Dose Escalation of Axitinib as Second-Line Treatment of mRCC May Be Needed to Optimize Outcome

Wayne Kuznar

March 2012, Vol 3, No 2 - Genitourinary Cancers Symposium


San Francisco, CA—The dosage of axitinib, the standard second-line treatment for metastatic renal-cell carcinoma (mRCC), should be uptitrated in those patients who fail to achieve therapeutic blood levels on the standard 5-mg daily dosage, according to a new analysis of an international randomized trial presented at the 2012 Genitourinary Cancers Symposium. The primary results of the phase 3 AXIS study were reported previously and revealed a significantly longer progression-free survival (PFS) with axitinib versus sorafenib (mean PFS, 6.7 months vs 4.7 months, respectively) in patients with previously treated mRCC. In a secondary analysis of AXIS presented here, the clinical effect of dose titration on axitinib efficacy was evaluated. The results were presented by Brian I. Rini, MD, Associate Professor of Medicine, Cleveland Clinic Lerner College of Medicine of Case Western Reserve University, Cleveland. He also reported on the effect of the duration of prior first-line treatment and response on axitinib efficacy.

AXIS included 723 patients with clear-cell mRCC who had measurable disease and who had progressed despite previous therapy with either sunitinib, cytokines, bevacizumab, or temsirolimus-based regimens. Patients were randomized to axitinib at a starting dosage of 5 mg twice daily or to sorafenib 400 mg twice daily. The axitinib dosage could be increased to 7 mg twice daily and then to 10 mg twice daily in patients who met the criteria for dose titration (no toxicity grade >2 for at least 2 weeks and a blood pressure <150/90 mm Hg without antihypertensive medication). Patients receiving titrated doses were allowed to reduce the dosage of axitinib if toxicity occurred.
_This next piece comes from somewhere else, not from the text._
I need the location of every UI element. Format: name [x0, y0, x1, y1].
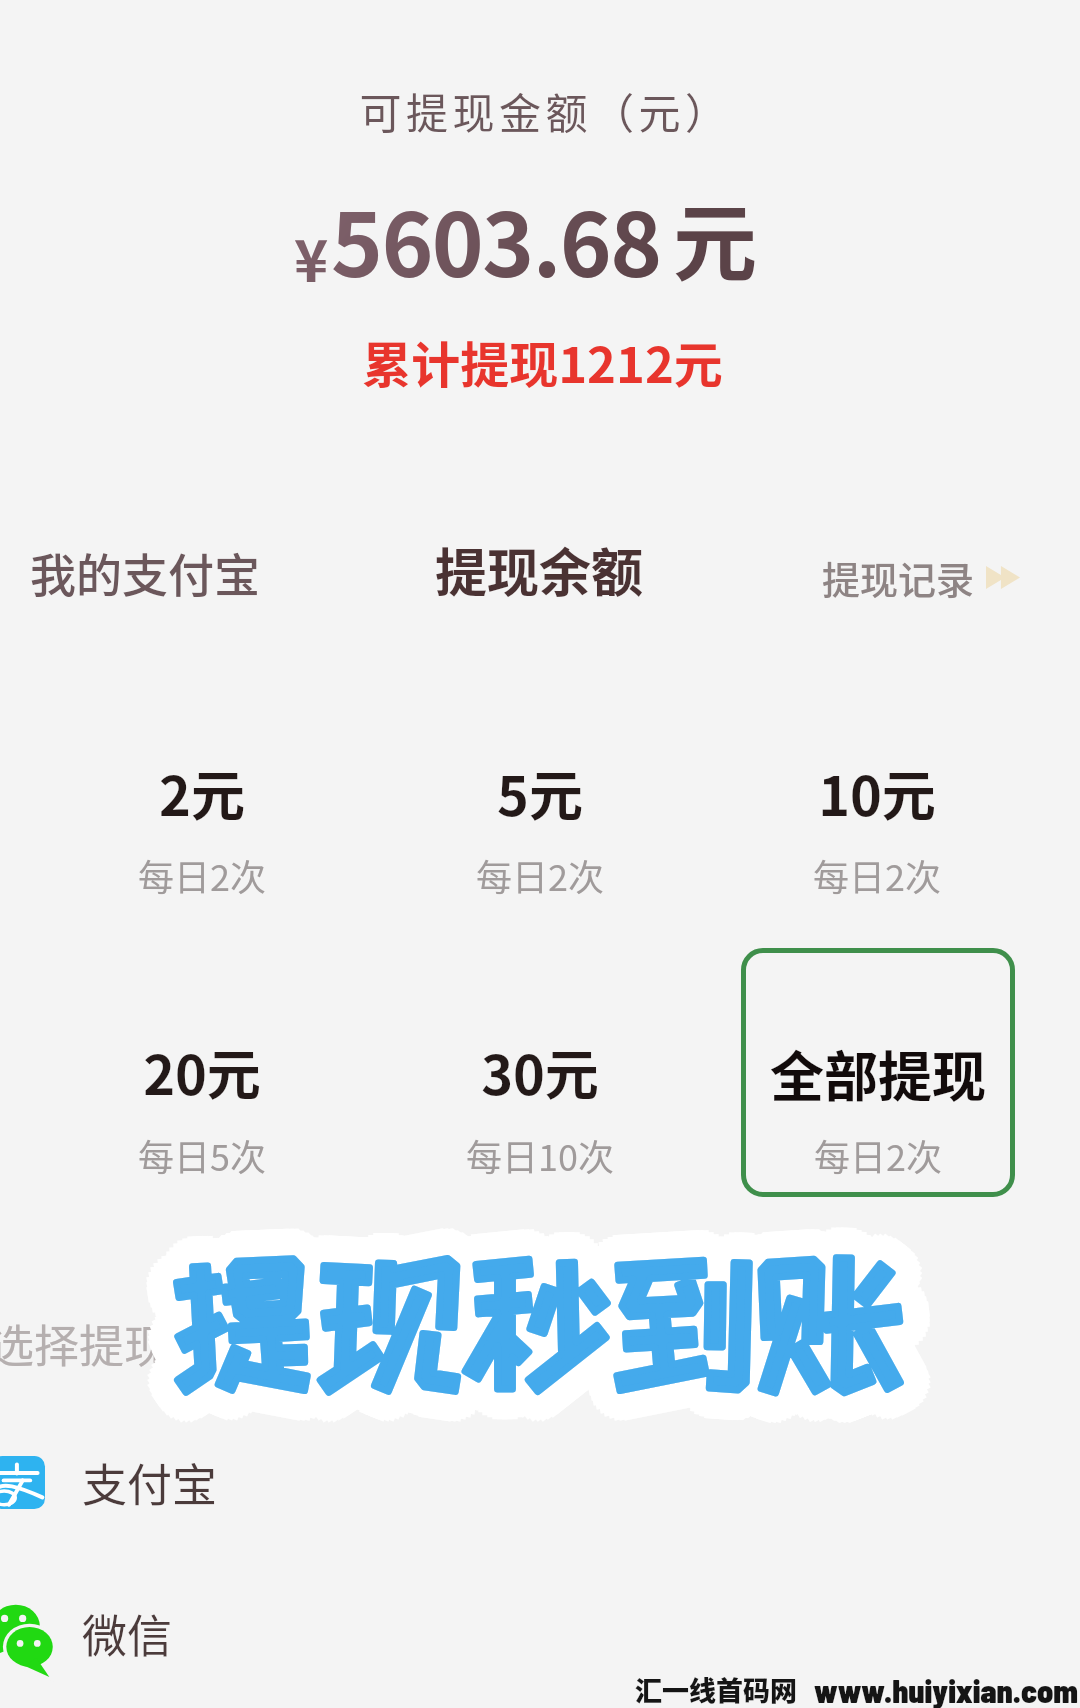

Among patients assigned to axitinib, 37% met the criteria for dose escalation and were able to titrate their dosage to >5 mg twice daily. Of the 37%, approximately half titrated their dosage to 7 mg twice daily and half to 10 mg twice daily; 20% of those who titrated their dosage had to reduce it subsequently. Subtherapeutic exposure of axitinib was defined as an area under the curve at 12 hours <150 ng × hr/mL. With an increase in the dosage, axitinib drug levels increased to above the therapeutic threshold "not in all patients, but for many patients who were originally subtherapeutic at 5 mg twice daily," said Dr Rini. "Dose titration with axitinib serves to normalize plasma exposure," he explained. "We're not increasing their drug levels above what patients at 5 mg get, but, rather, the drug levels are catching up to what some patients are able to achieve without titration." The PFS was approximately the same in those who did or did not have dose escalation of axitinib, and it was superior to that in patients who received sorafenib in the second-line setting, said Dr Rini.

"Due to interpatient variability in pharmacokinetics, a dose increase [of axitinib] to >5 mg twice daily may be required to optimize exposures and efficacy," he said. Another finding from the secondary analysis was that PFS with previous sunitinib therapy appears to influence PFS with second-line vascular endothelial growth factor receptor tyrosine kinase inhibitors (ie, axitinib, sorafenib). Patients who received axitinib and had previously received sunitinib for ≥9 months had a median PFS of 6.3 months, whereas patients who received axitinib and had previously taken sunitinib for <9 months had a median PFS of 4.5 months. The trend toward superior PFS in patients who received sunitinib for >9 months was evident for both axitinib and sorafenib.